The crossroads in life had taken her in directions that had not all been her own choice and once she had traversed some pathways there was no going back. The burning boats of chance. Ludicrous to wish for some literary offering from a man, but there it was. She did. And not just any man, either, but the one who stood before her now, his pale grey eyes shaded, dressed entirely in black.
She gathered her words in carefully. ‘I do not expect trouble, but sometimes it comes anyway. If it does, I will hold you in no account for the protection of my life.’
* * *
Nat could hardly believe the detachment she laced those words with. ‘Because you no longer see me as your husband?’
The rush of red upon her cheeks surprised him before she turned away, a scarlet tide rising from her throat. Not all indifference, then. Already she had opened the window and climbed through into the cold darkness.
A carriage was waiting at the end of the street, a hackney cab with a driver who did not turn to greet them, but looked straight ahead.
‘I pay him well for silence,’ she clarified as they got in. ‘The fewer people involved in this the better.’
‘Does your sister ever help you in these night-time sojourns?’
‘Of course not.’ Shock was inherent in every syllable.
Suddenly he understood. ‘How ruined does society imagine you to be?’
He caught the deep frown on her forehead through the gloom. ‘Very. Societal judgement on the moral poverty inherent in prostitution holds a power that is difficult to fight.’
‘But you are trying to?’
She shook her head. ‘I help those without prospects or a place to live and most of these young women see their chosen profession in very different terms than those of wealth and power have a wont to.’
Nathaniel paused, trying to understand exactly what it was she was saying. ‘You condone this activity? I thought you rescued such women.’
‘The Daughters of the Poor encourages financial and social independence. Sometimes the only way of doing that is to make certain that those we aid are safe in their work.’
‘You help them remain on the streets?’
‘As opposed to leaving them in the throes of a fourteen-hour day inside a cold dank sweatshop run by punitive men.’
‘That, I suppose, is another way to look at it.’
‘The ideal of refined and protected ladies who are not only good, but who are to know nothing save for what is good is workable only for the rich, though some might say it is repression with a different face.’
At that he did laugh because he had never had a conversation quite like this with a woman. Such discourse was freeing and he wondered how far she would take her arguments.
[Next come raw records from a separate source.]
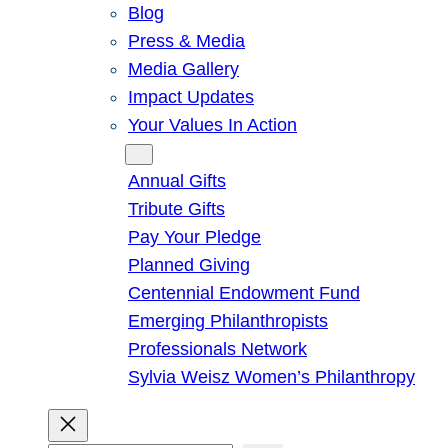
Blog
Press & Media
Media Gallery
Impact Updates
Your Values In Action
Give
Annual Gifts
Tribute Gifts
Pay Your Pledge
Planned Giving
Centennial Endowment Fund
Emerging Philanthropists
Professionals Network
Sylvia Weisz Women’s Philanthropy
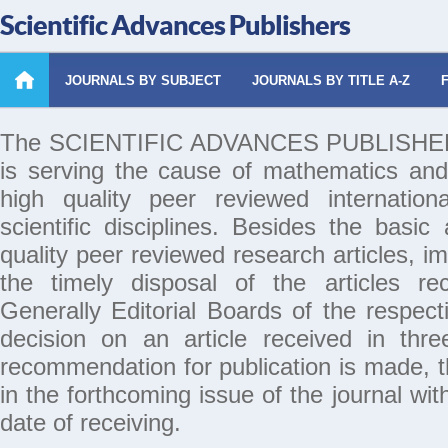
Scientific Advances Publishers
JOURNALS BY SUBJECT
JOURNALS BY TITLE A-Z
The SCIENTIFIC ADVANCES PUBLISHERS 
is serving the cause of mathematics and
high quality peer reviewed internation
scientific disciplines. Besides the basic
quality peer reviewed research articles, i
the timely disposal of the articles rec
Generally Editorial Boards of the respecti
decision on an article received in thr
recommendation for publication is made, th
in the forthcoming issue of the journal wi
date of receiving.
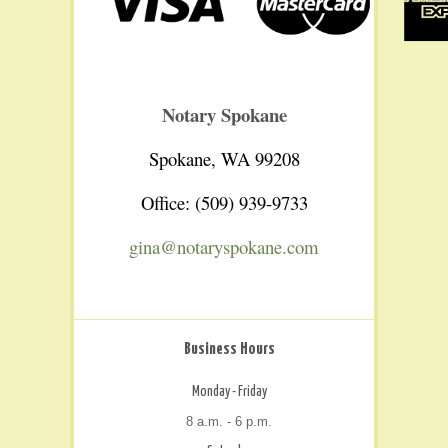
Notary Spokane
Spokane, WA 99208
Office: (509) 939-9733
gina@notaryspokane.com
Business Hours
Monday - Friday
8 a.m. - 6 p.m.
‘You are an advocate of sex for pleasure rather than for procreation? A dangerous threat to male authority?’
‘Look around you, Nathaniel. Women, making their way in the world by the use of their bodies, are a highly visible aspect of our society now. The hope of the Daughters of the Poor is to keep them unharmed.’
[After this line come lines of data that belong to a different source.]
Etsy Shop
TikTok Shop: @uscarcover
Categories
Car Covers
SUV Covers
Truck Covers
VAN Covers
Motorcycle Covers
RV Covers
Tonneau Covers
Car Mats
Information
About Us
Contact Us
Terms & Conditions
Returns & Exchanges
Her use of his name was soft and familiar and when the carriage lurched to throw Cassandra against him, his arms closed around her in a movement all of their own.
Protected. Like you were not.
The scent of soft knownness was intoxicating, a small familiarity amongst everything that was changing as the carriage hurtled through the darkness of London’s poorer areas.
* * *
Cassandra smiled. Nathaniel had never been a man to step back from risk—she had seen that again and again in France, and now even after a conversation of ideas that he could not have been brought up to believe in, it wasn’t debate he was offering, but comfort.
A generous man. A generous lover, too. She sat up and away from him. ‘You did not marry again?’
‘No.’
‘You did not wish to?’
He was silent.
‘I thought you might be dead after Perpignan.’ Cassie tried to keep the terror from her tone.
I went to Paris to look for you, to scour the streets for every face that might have been yours. I stayed there for as long as I could manage it and even as I left I looked back.
‘Lebansart’s men made certain I could not call for help when they dumped me by the river.